Hard for me to admit my faults of education, but am pretty weak on classical physical notions. 

 

Yesterday at the European PGA event, Padraig Harrington's ball on the first bounce went into the cup then bounced out of the cup to lie nearby on the green. 

 

The rules state that the ball in the cup must be at rest on the bottom of the cup to be holed. Now, if we had installed a tiny camera near the bottom of the cup, and cranked it up to record 100K frames per second, would we see  the ball hitting the bottom of the cup, then stopping for an instant, and then deforming slightly and finally  rebounding out?  Or would we see in those nanoseconds the ball never at rest, always moving either down or up?

 

Of course all this relates to the absurd, IMO, use of the cameras peering at the ball greenside and the rules judges making asses of themselves, the next day from the armchairs, over minute and arguable decisions on ball movement/oscillations that happened at the big tourney, yesterday. 

post #2 of 32

The ball was never at rest while in the hole, even for a nanosecond.  That would require that the ball impacted the bottom of the cup dead square with no angular motion of any kind, rebounding on the exact path that it took entering the hole..  The odds of that actually happening are so close to zero that the number is indistinguishable from zero.

post #3 of 32
I think it was actually Sunday at the Byron Nelson, but regardless ...

The only way that you could even argue in theory that the ball stopped for a moment was if it came up at the exact same angle that it went down.
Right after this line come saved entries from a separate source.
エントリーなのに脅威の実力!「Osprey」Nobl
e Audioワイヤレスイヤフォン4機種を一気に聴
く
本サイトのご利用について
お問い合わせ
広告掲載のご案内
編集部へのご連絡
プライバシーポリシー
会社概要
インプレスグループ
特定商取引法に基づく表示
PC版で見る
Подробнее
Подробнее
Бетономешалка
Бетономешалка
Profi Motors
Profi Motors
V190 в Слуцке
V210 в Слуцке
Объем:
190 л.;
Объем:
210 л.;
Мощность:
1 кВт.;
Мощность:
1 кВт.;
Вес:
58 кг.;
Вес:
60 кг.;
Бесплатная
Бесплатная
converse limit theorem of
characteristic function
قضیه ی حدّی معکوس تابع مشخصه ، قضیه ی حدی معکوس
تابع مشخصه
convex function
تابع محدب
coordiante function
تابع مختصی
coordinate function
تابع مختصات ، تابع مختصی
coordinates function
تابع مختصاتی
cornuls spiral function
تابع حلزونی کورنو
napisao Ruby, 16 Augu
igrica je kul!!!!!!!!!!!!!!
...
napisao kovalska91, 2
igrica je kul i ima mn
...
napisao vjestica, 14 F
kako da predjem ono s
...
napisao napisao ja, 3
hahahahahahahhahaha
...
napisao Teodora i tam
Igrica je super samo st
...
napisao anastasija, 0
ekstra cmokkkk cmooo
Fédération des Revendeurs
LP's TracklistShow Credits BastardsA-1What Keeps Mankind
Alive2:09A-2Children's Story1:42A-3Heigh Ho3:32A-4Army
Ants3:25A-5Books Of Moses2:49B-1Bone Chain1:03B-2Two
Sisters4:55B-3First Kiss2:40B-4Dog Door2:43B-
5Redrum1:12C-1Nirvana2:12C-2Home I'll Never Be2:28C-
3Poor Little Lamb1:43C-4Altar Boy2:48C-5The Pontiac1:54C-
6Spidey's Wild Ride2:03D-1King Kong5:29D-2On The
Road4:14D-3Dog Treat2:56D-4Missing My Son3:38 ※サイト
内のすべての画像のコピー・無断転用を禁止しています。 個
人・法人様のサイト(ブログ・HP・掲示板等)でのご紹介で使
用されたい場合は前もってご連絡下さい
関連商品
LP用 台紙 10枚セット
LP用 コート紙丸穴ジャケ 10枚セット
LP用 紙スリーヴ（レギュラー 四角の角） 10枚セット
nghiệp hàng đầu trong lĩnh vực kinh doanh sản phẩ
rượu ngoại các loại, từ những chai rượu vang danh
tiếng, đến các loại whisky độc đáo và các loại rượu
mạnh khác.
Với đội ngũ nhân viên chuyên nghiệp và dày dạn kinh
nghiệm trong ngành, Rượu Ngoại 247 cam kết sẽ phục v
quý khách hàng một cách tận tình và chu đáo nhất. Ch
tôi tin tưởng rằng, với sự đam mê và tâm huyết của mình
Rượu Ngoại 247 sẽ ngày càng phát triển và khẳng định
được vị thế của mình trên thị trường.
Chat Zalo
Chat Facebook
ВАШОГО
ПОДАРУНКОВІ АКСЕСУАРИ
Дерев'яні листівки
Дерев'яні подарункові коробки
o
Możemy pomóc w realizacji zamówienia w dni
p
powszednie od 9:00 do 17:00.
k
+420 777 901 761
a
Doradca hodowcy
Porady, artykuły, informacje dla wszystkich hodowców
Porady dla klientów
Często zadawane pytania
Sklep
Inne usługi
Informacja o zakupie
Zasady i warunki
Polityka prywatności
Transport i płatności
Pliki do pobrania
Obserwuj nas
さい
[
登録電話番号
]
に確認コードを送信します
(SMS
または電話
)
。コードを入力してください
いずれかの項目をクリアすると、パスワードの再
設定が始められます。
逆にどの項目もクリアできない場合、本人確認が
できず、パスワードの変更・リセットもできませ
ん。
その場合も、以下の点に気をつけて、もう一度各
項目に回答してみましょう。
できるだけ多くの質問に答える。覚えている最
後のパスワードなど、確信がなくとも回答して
There's no practical way that could happen.

Sorry ... What Rick said ;)
post #4 of 32
Quote:
Originally Posted by joekelly View Post
 

Hard for me to admit my faults of education, but am pretty weak on classical physical notions. 

 

Yesterday at the European PGA event, Padraig Harrington's ball on the first bounce went into the cup then bounced out of the cup to lie nearby on the green. 

 

The rules state that the ball in the cup must be at rest on the bottom of the cup to be holed. Now, if we had installed a tiny camera near the bottom of the cup, and cranked it up to record 100K frames per second, would we see  the ball hitting the bottom of the cup, then stopping for an instant, and then deforming slightly and finally  rebounding out?  Or would we see in those nanoseconds the ball never at rest, always moving either down or up?

 

Of course all this relates to the absurd, IMO, use of the cameras peering at the ball greenside and the rules judges making asses of themselves, the next day from the armchairs, over minute and arguable decisions on ball movement/oscillations that happened at the big tourney, yesterday. 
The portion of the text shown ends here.